:: TASK TO COMPLETE ::
Copy the lines below exactly. Start at the first and finish with the line containing "What are the".

:: MATERIAL SUPPLIED ::
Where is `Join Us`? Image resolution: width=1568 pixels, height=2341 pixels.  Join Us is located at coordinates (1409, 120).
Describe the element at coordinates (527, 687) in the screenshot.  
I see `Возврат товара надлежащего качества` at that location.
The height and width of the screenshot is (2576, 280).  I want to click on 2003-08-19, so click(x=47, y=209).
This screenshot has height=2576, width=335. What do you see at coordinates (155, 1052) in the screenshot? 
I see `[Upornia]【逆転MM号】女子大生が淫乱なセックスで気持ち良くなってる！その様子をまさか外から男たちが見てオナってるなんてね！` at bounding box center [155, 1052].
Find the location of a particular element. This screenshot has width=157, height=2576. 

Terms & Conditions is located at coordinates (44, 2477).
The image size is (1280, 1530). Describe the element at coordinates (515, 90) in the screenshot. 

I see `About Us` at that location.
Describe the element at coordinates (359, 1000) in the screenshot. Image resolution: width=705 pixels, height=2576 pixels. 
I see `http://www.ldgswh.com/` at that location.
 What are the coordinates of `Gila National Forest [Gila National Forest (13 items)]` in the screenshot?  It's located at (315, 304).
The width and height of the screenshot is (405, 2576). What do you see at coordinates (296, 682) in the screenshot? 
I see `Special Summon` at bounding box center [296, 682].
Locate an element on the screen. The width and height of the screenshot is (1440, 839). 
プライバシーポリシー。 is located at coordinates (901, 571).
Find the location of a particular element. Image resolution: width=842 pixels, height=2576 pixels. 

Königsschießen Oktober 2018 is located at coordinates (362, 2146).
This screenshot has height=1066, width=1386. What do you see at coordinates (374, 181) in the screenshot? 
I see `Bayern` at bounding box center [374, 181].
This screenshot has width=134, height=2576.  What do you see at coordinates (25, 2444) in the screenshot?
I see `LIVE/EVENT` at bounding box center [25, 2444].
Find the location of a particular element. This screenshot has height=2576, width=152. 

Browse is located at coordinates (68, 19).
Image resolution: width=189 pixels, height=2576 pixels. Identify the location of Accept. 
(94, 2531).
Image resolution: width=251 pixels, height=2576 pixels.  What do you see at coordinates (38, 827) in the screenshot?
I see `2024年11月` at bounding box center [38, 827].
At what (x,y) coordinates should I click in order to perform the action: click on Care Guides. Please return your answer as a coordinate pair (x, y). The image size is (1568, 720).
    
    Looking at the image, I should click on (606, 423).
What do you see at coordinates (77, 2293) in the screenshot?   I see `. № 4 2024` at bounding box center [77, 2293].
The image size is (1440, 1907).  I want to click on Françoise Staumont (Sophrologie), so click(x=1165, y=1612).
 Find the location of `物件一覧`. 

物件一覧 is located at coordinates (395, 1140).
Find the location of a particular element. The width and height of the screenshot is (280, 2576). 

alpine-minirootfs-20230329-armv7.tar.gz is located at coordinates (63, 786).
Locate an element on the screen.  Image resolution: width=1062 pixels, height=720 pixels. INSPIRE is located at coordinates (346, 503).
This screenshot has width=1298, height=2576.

:: RESPONSE AREA ::
Where is `Join Us`? Image resolution: width=1568 pixels, height=2341 pixels.  Join Us is located at coordinates (1409, 120).
Describe the element at coordinates (527, 687) in the screenshot.  
I see `Возврат товара надлежащего качества` at that location.
The height and width of the screenshot is (2576, 280).  I want to click on 2003-08-19, so click(x=47, y=209).
This screenshot has height=2576, width=335. What do you see at coordinates (155, 1052) in the screenshot? 
I see `[Upornia]【逆転MM号】女子大生が淫乱なセックスで気持ち良くなってる！その様子をまさか外から男たちが見てオナってるなんてね！` at bounding box center [155, 1052].
Find the location of a particular element. This screenshot has width=157, height=2576. 

Terms & Conditions is located at coordinates (44, 2477).
The image size is (1280, 1530). Describe the element at coordinates (515, 90) in the screenshot. 

I see `About Us` at that location.
Describe the element at coordinates (359, 1000) in the screenshot. Image resolution: width=705 pixels, height=2576 pixels. 
I see `http://www.ldgswh.com/` at that location.
 What are the coordinates of `Gila National Forest [Gila National Forest (13 items)]` in the screenshot?  It's located at (315, 304).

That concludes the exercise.